Radio-Canada

Cuba : Fidel Castro « se porte comme un charme »

mercredi 28 oct, 18 h 42

Depuis que Fidel Castro a confié les rênes du pays à son frère Raul pour des raisons de santé, les rumeurs prétendent régulièrement qu'il se trouve à l'article de la mort. Périodiquement, les autorités cubaines ou encore son allié vénézuélien Hugo Chavez affirment au contraire qu'il va bien.

Cette fois-ci, le diagnostic vient de la directrice générale de l'Organisation mondiale de la santé, le Dre Margaret Chan. À l'issue d'une rencontre avec l'ancien président cubain, mardi, elle a affirmé lors d'un point de presse donné à La Havane qu'il « paraissait en pleine forme » et qu'il « se port[ait] « comme un charme ».

Mme Chan, qui était à Cuba pour discuter avec les autorités de la vaccination contre la grippe A (H1N1), a en outre estimé qu'il avait démontré une connaissance « très impressionnante » des questions de santé au cours des deux heures passés en sa compagnie. « Je me suis sentie toute petite, a-t-elle ajouté. Il s'est éloigné à pied de la maison - c'était assez loin - avec beaucoup de vigueur. »

Âgé de 83 ans, « El Comandante » a pris sa retraite politique l'an dernier après avoir subi en 2006 une opération chirurgicale à l'intestin qui l'a tenu éloigné du pouvoir.

Depuis, il n'a fait aucune apparition en public. Les autorités diffusent cependant des vidéos et des photos dans lesquelles il semble relativement en forme. En août dernier, la télévision cubaine a par exemple montré un court film dans lequel on voit Fidel Castro discuter avec une délégation d'étudiants vénézuéliens en droit.

L'ONU condamne (encore) l'embargo américain

Mercredi, l'Assemblée générale des Nations unies a quasi unanimement condamné l'embargo commercial imposé par les États-Unis à Cuba depuis 1962 et renforcé à quelques reprises depuis. Les pays membres ont réclamé sa levée à 187 voix contre 3, deux pays choisissant de s'abstenir.

Sans surprise, l'opposition est venue des États-Unis, de son allié israélien et de Palau, une petite île d'Océanie qui dépend de l'aide économique américaine.

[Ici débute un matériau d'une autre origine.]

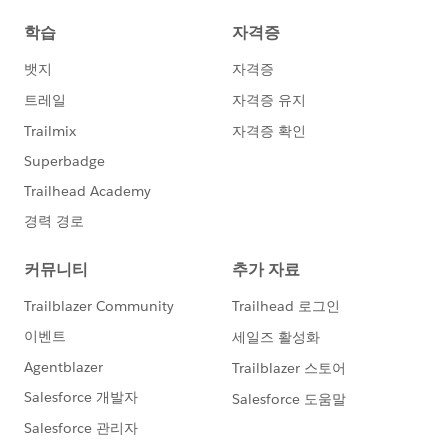
Desktop 中級体験会
：基礎を固めた後、さら
に表現力豊かなViz作成スキルを身につけ、実
践的な分析力を高められます。
TableauのVizやデータフローを理解することは、
新規ユーザーまたはサーバー管理者のTableauの
可視化（Viz）やデータフローの理解は、新規ユ
ーザーやサーバー管理者の方にとっても、データ
分析をこれから始める方にとっても有益なスキル
です。ぜひ、ご自身のレベルや目的に応じた体験
会に参加し、Tableauの直感的な操作性をご体感
ください。
今後の Tableau 製品のご活用において、お役に立
てましたら【いいね】のクリックをしていただけ
ますと幸いです。
==============================​
現在Tableauテクニカルサポートでは「
Japan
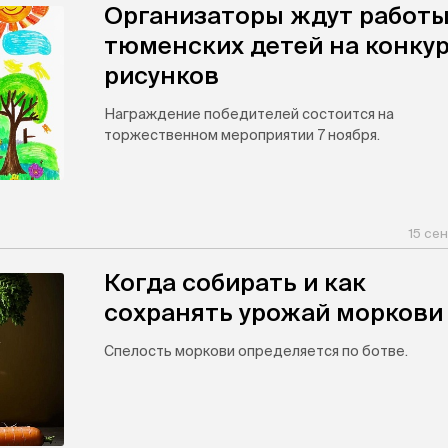
Организаторы ждут работ
тюменских детей на конку
рисунков
Награждение победителей состоится на
торжественном мероприятии 7 ноября.
15 се
Когда собирать и как
сохранять урожай моркови
Спелость моркови определяется по ботве.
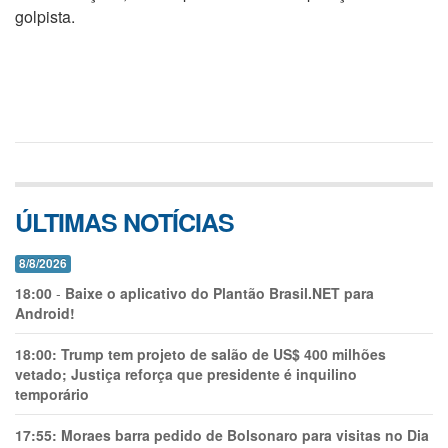
golpista.
ÚLTIMAS NOTÍCIAS
8/8/2026
18:00
-
Baixe o aplicativo do Plantão Brasil.NET para
Android!
18:00:
Trump tem projeto de salão de US$ 400 milhões
vetado; Justiça reforça que presidente é inquilino
temporário
17:55:
Moraes barra pedido de Bolsonaro para visitas no Dia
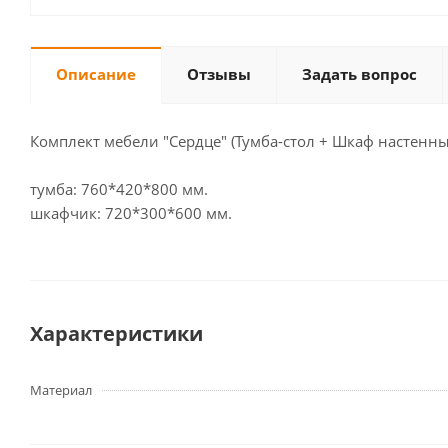
Описание
Отзывы
Задать вопрос
Комплект мебели "Сердце" (Тумба-стол + Шкаф настенны
тумба: 760*420*800 мм.
шкафчик: 720*300*600 мм.
Характеристики
Материал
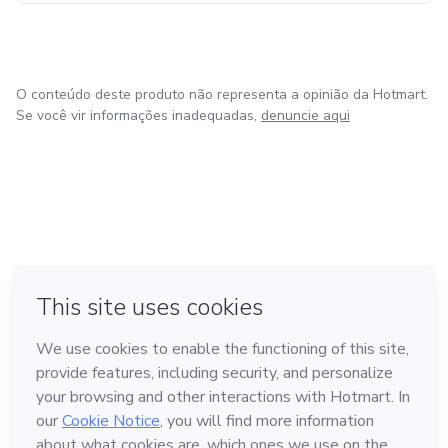
O conteúdo deste produto não representa a opinião da Hotmart.
Se você vir informações inadequadas,
denuncie aqui
em Bogotá
em Amsterdam
em Madrid
na Cidade do México
Feito com
❤
em Belo Horizonte
Conheça a Hotmart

Les îles Marshall et la Micronésie se sont pour leur part abstenues.

Plusieurs pays ont pris la parole pour critiquer les efforts de Washington visant à isoler La Havane, dont bien sûr le Venezuela, la Chine et la Russie, mais aussi les membres de l'Union européenne, le Mexique, le Brésil, l'Inde et le Brésil.

Le Mexique a résumé le sentiment général en soutenant que « l'exclusion, loin de résoudre les controverses, les amplifie de manière négative ».

« L'embargo est un acte arrogant et non civilisé », a de son côté déclaré le ministre cubain des Affaires étrangères, Bruno Rodriguez Parrilla. Il a parlé des effets dévastateurs de l'embargo sur la population cubaine, dans des domaines comme l'accès aux médicaments, la technologie ou la culture. « Le président Obama a l'occasion d'instaurer un changement de politique vis-à-vis de Cuba et d'éliminer l'embargo », a-t-il ajouté.

L'ambassadrice américaine à l'ONU, Susan Rice, a pour sa part déploré que Cuba ait conservé « une rhétorique digne de la guerre froide » et insisté sur les mesures prises par Barack Obama depuis son accession au pouvoir, en janvier dernier.

Washington a démontré un certain assouplissement à l'endroit de Cuba, levant la restriction, pour les Américano-Cubains, de visiter l'île et leur permettant d'envoyer de l'argent à leur famille. Le président américain a toutefois averti que l'embargo resterait en vigueur aussi longtemps que le régime cubain ne ferait pas de progrès en matière de droits de la personne et qu'il continuerait de détenir ses prisonniers politiques.

Le débat entourant la « nécessité de lever le blocus économique, commercial et financier imposé à Cuba par les États-Unis d'Amérique » est presque devenu un rituel pour l'Assemblée générale. C'est la 18e année que cette résolution, qui n'est pas contraignante, y est présentée.

Au fil des ans, ce n'est pas tant le nombre de pays s'opposant à la mesure qui a augmenté, que le taux d'abstention qui a progressivement diminué. Lors du premier vote de 1992, 59 pays avaient soutenu la résolution, 2 l'avaient rejetée et 71 s'étaient abstenus.